(WORK REQUIRED)
Of the lines below, copy those that hold the word "corporate".

[[ DATASET, beginning ]]

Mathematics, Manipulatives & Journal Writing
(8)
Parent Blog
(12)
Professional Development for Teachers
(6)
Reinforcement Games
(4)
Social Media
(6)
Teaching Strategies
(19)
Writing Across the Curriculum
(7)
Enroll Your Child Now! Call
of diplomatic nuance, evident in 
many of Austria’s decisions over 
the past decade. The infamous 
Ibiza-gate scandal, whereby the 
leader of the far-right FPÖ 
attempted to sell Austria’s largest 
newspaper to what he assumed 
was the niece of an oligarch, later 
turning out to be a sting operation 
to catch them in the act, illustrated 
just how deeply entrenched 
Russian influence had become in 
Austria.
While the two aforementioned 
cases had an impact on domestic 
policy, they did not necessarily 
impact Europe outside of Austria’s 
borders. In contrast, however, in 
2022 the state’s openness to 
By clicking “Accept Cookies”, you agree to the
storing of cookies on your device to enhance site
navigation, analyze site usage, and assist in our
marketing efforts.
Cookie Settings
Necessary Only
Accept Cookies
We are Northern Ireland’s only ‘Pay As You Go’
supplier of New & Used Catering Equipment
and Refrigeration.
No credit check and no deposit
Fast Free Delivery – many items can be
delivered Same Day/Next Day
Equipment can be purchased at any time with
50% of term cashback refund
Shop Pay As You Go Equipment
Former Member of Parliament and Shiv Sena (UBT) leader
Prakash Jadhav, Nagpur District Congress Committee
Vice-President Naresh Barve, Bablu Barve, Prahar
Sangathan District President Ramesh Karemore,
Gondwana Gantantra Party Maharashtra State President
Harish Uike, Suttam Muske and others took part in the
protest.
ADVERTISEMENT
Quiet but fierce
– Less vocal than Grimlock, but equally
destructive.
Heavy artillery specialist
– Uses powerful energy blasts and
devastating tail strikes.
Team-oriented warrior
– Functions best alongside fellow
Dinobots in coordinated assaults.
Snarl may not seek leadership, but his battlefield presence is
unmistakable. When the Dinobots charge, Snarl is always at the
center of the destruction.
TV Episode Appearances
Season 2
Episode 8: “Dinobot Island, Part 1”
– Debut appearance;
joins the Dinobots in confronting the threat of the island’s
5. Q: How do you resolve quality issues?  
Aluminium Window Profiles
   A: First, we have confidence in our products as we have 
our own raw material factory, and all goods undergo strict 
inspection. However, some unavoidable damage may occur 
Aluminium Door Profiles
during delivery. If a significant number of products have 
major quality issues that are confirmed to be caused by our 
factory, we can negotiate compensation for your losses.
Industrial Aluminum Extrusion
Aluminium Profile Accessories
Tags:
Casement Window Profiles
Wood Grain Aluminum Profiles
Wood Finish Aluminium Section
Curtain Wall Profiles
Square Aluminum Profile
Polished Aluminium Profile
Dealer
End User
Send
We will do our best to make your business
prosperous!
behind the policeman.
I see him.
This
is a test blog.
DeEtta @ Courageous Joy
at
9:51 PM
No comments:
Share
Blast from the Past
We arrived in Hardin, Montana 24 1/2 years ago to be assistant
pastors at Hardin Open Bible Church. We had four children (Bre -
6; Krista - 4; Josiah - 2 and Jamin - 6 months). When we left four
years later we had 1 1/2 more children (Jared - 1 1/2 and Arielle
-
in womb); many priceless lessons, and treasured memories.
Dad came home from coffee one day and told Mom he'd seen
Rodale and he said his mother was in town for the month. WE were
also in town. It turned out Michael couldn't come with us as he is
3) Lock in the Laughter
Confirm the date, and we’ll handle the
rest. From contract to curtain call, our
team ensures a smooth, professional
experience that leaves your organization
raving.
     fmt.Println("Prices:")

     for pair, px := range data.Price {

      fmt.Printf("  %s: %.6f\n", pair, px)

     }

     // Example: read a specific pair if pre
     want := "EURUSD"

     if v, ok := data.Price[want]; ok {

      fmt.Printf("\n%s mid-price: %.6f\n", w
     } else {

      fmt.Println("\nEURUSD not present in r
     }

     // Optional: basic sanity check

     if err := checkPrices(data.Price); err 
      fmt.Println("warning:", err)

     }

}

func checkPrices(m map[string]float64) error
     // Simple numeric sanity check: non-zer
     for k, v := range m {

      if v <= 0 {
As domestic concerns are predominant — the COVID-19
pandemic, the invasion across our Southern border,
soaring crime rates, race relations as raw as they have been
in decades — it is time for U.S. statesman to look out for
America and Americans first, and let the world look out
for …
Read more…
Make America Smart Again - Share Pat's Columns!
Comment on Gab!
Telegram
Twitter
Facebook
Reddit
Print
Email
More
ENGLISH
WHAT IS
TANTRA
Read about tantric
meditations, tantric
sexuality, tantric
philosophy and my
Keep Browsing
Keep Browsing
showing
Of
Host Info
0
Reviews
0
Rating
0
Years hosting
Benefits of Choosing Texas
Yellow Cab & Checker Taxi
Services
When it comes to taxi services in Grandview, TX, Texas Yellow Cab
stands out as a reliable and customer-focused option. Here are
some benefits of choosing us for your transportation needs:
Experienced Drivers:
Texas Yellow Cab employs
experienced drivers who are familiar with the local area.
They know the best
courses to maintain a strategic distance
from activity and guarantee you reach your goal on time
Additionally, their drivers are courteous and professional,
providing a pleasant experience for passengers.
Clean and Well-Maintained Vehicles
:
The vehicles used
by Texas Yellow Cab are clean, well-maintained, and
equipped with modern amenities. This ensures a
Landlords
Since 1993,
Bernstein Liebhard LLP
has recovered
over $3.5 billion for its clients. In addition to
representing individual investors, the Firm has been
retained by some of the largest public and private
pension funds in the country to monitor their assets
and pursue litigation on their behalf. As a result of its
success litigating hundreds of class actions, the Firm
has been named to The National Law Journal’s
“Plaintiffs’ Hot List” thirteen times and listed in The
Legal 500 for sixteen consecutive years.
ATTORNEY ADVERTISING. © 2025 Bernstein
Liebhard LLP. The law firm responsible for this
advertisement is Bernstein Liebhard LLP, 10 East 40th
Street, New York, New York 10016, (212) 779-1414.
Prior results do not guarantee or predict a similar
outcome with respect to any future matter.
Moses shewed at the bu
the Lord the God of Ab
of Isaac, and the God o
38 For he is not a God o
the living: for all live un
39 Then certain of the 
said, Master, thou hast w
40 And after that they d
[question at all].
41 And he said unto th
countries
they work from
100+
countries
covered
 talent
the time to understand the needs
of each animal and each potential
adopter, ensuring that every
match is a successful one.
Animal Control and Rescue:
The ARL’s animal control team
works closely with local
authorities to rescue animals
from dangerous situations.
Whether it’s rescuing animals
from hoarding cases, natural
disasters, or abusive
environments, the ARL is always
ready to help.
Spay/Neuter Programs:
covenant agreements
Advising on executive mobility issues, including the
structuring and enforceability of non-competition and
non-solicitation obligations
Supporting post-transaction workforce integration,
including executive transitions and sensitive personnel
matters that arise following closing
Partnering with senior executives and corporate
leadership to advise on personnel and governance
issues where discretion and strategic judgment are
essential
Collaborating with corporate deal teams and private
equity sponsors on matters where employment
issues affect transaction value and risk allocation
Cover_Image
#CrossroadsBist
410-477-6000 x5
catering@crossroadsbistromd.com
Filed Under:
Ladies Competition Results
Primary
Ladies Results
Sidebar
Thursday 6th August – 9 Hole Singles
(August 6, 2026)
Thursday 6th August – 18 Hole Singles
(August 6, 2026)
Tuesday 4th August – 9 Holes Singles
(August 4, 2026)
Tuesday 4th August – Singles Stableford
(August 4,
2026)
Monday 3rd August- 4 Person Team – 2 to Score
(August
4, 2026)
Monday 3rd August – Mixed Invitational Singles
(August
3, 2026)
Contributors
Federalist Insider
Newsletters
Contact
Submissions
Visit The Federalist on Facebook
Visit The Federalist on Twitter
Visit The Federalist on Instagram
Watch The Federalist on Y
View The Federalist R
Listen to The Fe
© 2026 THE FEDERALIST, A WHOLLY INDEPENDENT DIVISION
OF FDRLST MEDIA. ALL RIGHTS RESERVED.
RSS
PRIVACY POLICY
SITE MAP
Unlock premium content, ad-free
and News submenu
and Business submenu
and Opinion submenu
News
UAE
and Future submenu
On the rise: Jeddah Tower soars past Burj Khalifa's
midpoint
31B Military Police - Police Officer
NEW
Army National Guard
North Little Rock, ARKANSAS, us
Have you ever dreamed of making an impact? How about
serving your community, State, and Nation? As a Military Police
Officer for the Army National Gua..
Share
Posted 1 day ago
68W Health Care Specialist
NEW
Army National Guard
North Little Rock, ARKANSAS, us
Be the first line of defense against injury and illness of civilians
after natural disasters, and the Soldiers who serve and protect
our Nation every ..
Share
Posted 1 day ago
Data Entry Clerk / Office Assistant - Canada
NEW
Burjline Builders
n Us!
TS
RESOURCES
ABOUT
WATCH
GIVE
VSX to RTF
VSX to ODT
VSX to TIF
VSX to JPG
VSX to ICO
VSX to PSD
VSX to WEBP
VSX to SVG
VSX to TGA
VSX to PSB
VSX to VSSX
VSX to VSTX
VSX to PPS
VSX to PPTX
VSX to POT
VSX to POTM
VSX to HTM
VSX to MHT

[[ DATASET, end ]]

(OUTPUT OF THE TASK)
Partnering with senior executives and corporate
Collaborating with corporate deal teams and private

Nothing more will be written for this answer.